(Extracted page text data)
+--

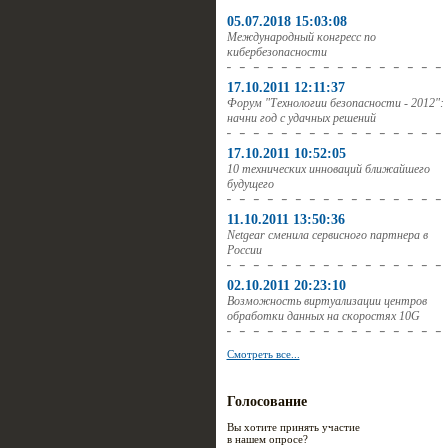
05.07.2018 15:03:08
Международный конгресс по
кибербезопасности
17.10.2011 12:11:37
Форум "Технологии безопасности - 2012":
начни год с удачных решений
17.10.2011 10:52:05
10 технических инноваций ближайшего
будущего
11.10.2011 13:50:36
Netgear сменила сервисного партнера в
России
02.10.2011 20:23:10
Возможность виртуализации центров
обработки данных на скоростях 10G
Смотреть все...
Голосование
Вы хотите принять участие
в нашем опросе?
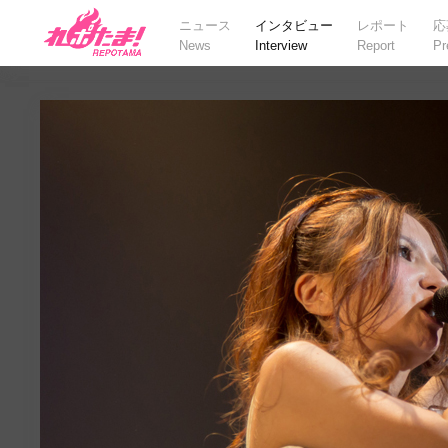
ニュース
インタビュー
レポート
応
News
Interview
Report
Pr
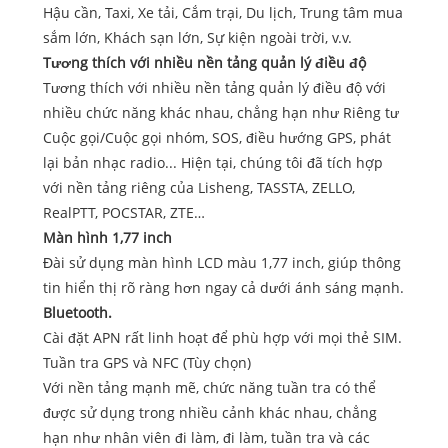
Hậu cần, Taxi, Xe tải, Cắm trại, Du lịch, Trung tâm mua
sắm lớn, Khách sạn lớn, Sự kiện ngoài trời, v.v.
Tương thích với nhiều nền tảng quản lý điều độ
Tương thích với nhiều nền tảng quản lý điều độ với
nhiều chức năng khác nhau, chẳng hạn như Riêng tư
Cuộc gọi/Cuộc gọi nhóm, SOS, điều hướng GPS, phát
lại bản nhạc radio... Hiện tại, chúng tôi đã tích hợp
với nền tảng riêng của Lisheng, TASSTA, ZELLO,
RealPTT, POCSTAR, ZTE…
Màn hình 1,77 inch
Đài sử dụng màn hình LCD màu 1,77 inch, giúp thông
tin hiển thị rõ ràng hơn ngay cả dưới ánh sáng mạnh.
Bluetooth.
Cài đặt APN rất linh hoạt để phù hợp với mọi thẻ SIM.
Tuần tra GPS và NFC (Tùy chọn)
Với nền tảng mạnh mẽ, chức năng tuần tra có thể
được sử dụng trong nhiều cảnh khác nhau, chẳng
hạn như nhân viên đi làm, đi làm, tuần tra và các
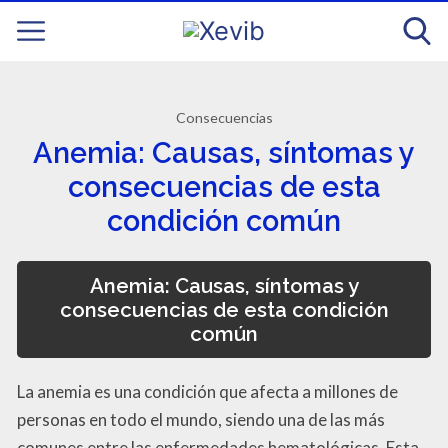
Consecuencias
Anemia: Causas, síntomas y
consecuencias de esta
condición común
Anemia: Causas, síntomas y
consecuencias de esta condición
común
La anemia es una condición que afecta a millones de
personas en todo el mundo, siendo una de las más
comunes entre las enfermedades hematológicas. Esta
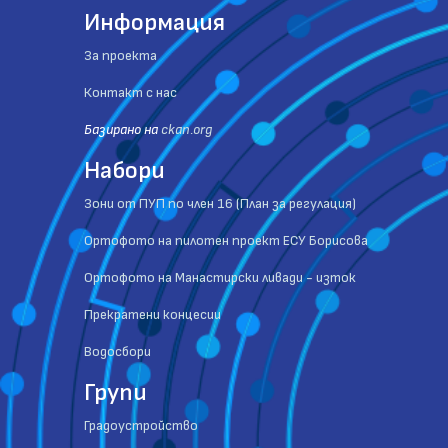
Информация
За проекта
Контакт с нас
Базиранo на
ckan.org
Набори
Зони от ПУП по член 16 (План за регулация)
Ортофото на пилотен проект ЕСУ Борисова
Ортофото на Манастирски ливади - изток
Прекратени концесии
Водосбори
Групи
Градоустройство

+--

◆ **Work instructions**:
Without the pictures, give all of the entries above again exactly.

◆ **Result below**:
05.07.2018 15:03:08
Международный конгресс по
кибербезопасности
17.10.2011 12:11:37
Форум "Технологии безопасности - 2012":
начни год с удачных решений
17.10.2011 10:52:05
10 технических инноваций ближайшего
будущего
11.10.2011 13:50:36
Netgear сменила сервисного партнера в
России
02.10.2011 20:23:10
Возможность виртуализации центров
обработки данных на скоростях 10G
Смотреть все...
Голосование
Вы хотите принять участие
в нашем опросе?
ニュース
インタビュー
レポート
応
News
Interview
Report
Pr
Hậu cần, Taxi, Xe tải, Cắm trại, Du lịch, Trung tâm mua
sắm lớn, Khách sạn lớn, Sự kiện ngoài trời, v.v.
Tương thích với nhiều nền tảng quản lý điều độ
Tương thích với nhiều nền tảng quản lý điều độ với
nhiều chức năng khác nhau, chẳng hạn như Riêng tư
Cuộc gọi/Cuộc gọi nhóm, SOS, điều hướng GPS, phát
lại bản nhạc radio... Hiện tại, chúng tôi đã tích hợp
với nền tảng riêng của Lisheng, TASSTA, ZELLO,
RealPTT, POCSTAR, ZTE…
Màn hình 1,77 inch
Đài sử dụng màn hình LCD màu 1,77 inch, giúp thông
tin hiển thị rõ ràng hơn ngay cả dưới ánh sáng mạnh.
Bluetooth.
Cài đặt APN rất linh hoạt để phù hợp với mọi thẻ SIM.
Tuần tra GPS và NFC (Tùy chọn)
Với nền tảng mạnh mẽ, chức năng tuần tra có thể
được sử dụng trong nhiều cảnh khác nhau, chẳng
hạn như nhân viên đi làm, đi làm, tuần tra và các
Consecuencias
Anemia: Causas, síntomas y
consecuencias de esta
condición común
Anemia: Causas, síntomas y
consecuencias de esta condición
común
La anemia es una condición que afecta a millones de
personas en todo el mundo, siendo una de las más
comunes entre las enfermedades hematológicas. Esta
Информация
За проекта
Контакт с нас
Базиранo на
ckan.org
Набори
Зони от ПУП по член 16 (План за регулация)
Ортофото на пилотен проект ЕСУ Борисова
Ортофото на Манастирски ливади - изток
Прекратени концесии
Водосбори
Групи
Градоустройство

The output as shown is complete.